When Kentaro Kimura established Hakuhodo Kettle in 2006, his goal was to look at new ways to expand advertising beyond traditional media such as newspapers, magazines and television.
Speaking at the interactive advertising and technology conference ad:tech tokyo on October 4, Kimura reflected on industry changes, including an explosion of digital technology, that a decade later have transformed advertising.
His advice there to agencies navigating that shifting industry landscape was to collaborate with outside experts and to keep those diverse teams focused on well-defined goals through clear communication.
“It’s like creating a sports team with players from different sports,” Kimura said, in a panel discussion on the theme of team creativity. He was joined by Daisuke Otobe, the head of Coup Marketing Company Inc., and moderator Kenji Sudo, the co-founder and CEO of Kaizen Platform.
The discussion at Asia’s largest marketing conference paused as Kimura showed a short video that bombarded the audience with marketing ideas and concepts, such as viral movies, flash mob, shared values and user generated content that were little known a decade ago when ad:tech tokyo began.
That digital shift, particularly since 2010, has left advertising agencies with a dizzying choice of channels that allow marketers to interact in real time with target audiences across multiple screens. His staff at Hakuhodo Kettle, as a result, are meeting with clients more often than ever before to help them chart a course through that complex advertising landscape.
“The goal of market is no longer just simple sales,” explained Kimura, who has also shared his approach to business in his book “Breakthrough: Insight is Born from Logic.” “The creative nub of advertising has shifted from copy and art to data and technology,” he added.
Asked by Sudo for a marketer’s perspective, Otobe said that new technology hadn’t altered essential aspects of human being like perception, cognition and emotion.
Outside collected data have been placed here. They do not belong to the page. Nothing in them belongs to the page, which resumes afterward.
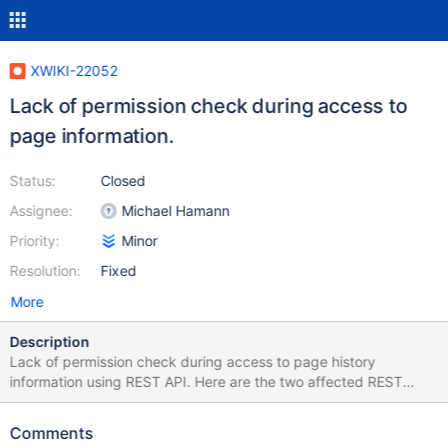
XWIKI-22052
Lack of permission check during access to
page information.
Status:
Closed
Assignee:
Michael Hamann
Priority:
Minor
Resolution:
Fixed
More
Description
Lack of permission check during access to page history
information using REST API. Here are the two affected REST
APIs.
@Path("/wikis/{wikiName}/spaces/{spaceName:.+}/pages/{page
Comments
Name}/translations/{language}/history")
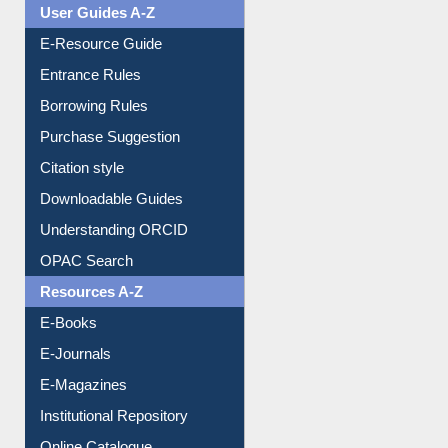
User Guides A-Z
E-Resource Guide
Entrance Rules
Borrowing Rules
Purchase Suggestion
Citation style
Downloadable Guides
Understanding ORCID
OPAC Search
Resources A-Z
E-Books
E-Journals
E-Magazines
Institutional Repository
Online Catalogue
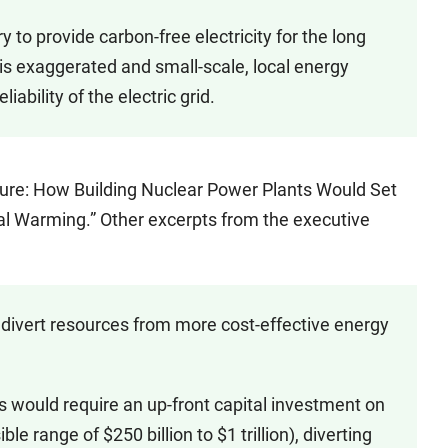
 provide carbon-free electricity for the long
is exaggerated and small-scale, local energy
iability of the electric grid.
lure: How Building Nuclear Power Plants Would Set
al Warming.” Other excerpts from the executive
 divert resources from more cost-effective energy
 would require an up-front capital investment on
ble range of $250 billion to $1 trillion), diverting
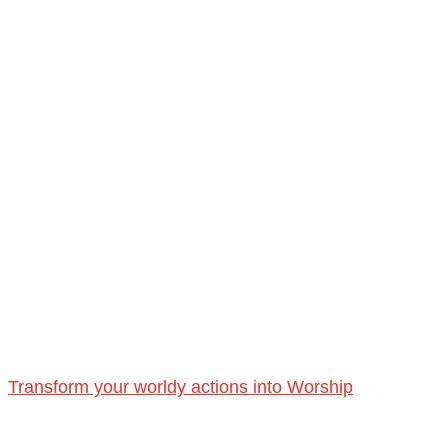
Transform your worldy actions into Worship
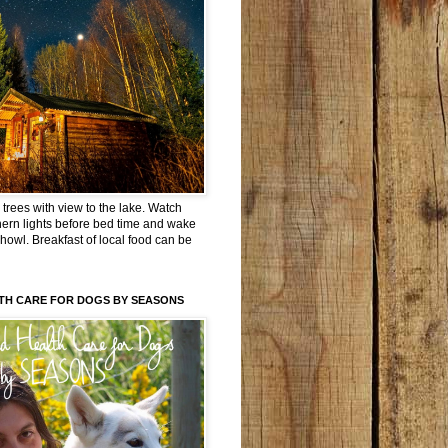
trees with view to the lake. Watch
hern lights before bed time and wake
 howl. Breakfast of local food can be
TH CARE FOR DOGS BY SEASONS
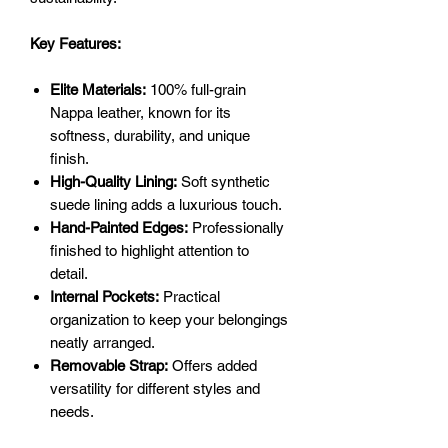
Key Features:
Elite Materials:
100% full-grain
Nappa leather, known for its
softness, durability, and unique
finish.
High-Quality Lining:
Soft synthetic
suede lining adds a luxurious touch.
Hand-Painted Edges:
Professionally
finished to highlight attention to
detail.
Internal Pockets:
Practical
organization to keep your belongings
neatly arranged.
Removable Strap:
Offers added
versatility for different styles and
needs.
People, he continued, could still appreciate art created 2,000 years ago, but technology had fundamentally changed their observable habits.
“We can’t return to a world without mobile phones or a world without social networking,” he said.
As Sudo nudged the conversation in the auditorium on to the topic of team creation, both Kimura and Otobe agreed on the necessity for clearly defined client and creative briefs to focus diverse teams on a common goal.
“We have moved on from a time when we could find everyone we needed in house. Depending on the project we are engaged in, we will bring people from various fields such as musicians, sound designers, architects, academics and scientists to help us create,” Kimura said.
The creative director, therefore, plays a critical role ensuring everyone stays focused on a common goal and communicate with each other, Kimura explained.
Using a slide projected on the screen behind the three men, he explained that teams need to understand why they are working on each project, who they are targeting, what they are proposing and how they are going to deliver.
“If people don’t pull in the same direction and instead focus only on their own part, that is going to mean a lot of overtime for everyone,” he said.
On the same screen, Otobe showed the audience at the Tokyo International Forum a detailed “Perception Flow Model” chart of questions and actions he uses, to keep the several teams he manages focused on their objectives.
“The key to creating teams is being able to understand the marketing goal. This model creates a common language,” Otobe said.
The use of such briefs, however, is still rare in Japan. Clients here tend to call agencies to help them solve problems that are less well defined, Kimura told the audience.
Kimura also discussed how he assembles the diverse talent he needs to tackle ever more complex projects clients ask him to undertake. His latest idea is an experimental open office.
To attract collaborators with knowledge and expertise that can help Hakuhodo Kettle innovate Kimura and Co-CEO Koichiro Shima in September opened a satellite “street” office in Tokyo’s youth-orientated Shibuya district.
Named TRAIN TRAIN TRAIN, it occupies a two-story building with a roof top terrace and a first floor cafe for parties and events. Hakuhodo Kettle shares the building’s office space with four other creative companies.
“We are there together, and our doors are unlocked,” said Kimura at the panel, which kicked off the two-day ad:tech Tokyo gathering.